*** Begin section ***

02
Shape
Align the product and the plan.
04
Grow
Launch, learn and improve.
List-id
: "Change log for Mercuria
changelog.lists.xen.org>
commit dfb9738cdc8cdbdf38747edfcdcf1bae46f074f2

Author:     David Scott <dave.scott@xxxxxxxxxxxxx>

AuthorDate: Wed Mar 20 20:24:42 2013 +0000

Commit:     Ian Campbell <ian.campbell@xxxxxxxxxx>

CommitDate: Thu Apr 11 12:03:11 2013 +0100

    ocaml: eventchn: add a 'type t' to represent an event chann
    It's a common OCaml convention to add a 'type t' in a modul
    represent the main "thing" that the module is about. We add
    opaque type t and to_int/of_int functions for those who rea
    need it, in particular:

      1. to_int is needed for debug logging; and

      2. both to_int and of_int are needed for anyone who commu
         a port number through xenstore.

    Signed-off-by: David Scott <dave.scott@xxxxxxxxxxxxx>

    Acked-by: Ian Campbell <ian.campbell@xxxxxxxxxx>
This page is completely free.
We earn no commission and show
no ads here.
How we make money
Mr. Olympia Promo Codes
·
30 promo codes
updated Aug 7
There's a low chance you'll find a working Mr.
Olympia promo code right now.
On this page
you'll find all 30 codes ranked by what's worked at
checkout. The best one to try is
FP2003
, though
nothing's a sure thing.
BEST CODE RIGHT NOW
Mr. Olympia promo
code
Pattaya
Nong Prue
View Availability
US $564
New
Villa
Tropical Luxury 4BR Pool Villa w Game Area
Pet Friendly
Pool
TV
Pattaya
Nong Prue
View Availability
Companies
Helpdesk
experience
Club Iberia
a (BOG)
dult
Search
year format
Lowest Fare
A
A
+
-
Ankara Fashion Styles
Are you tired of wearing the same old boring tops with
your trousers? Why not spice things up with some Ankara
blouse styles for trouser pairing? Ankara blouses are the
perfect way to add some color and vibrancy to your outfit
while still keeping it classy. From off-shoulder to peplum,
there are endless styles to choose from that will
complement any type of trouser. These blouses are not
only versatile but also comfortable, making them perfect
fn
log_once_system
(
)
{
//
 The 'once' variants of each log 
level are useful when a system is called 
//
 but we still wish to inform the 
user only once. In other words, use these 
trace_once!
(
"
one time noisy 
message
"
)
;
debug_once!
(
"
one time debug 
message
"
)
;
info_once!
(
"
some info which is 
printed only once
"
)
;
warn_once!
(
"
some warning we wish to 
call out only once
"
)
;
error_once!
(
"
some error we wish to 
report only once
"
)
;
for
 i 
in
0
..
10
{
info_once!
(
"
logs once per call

*** End section ***

● **EXERCISE REQUIREMENTS**:
Tally the lines of the material above that include the word "needed", then state that tally alone.

● **SOLUTION**:
2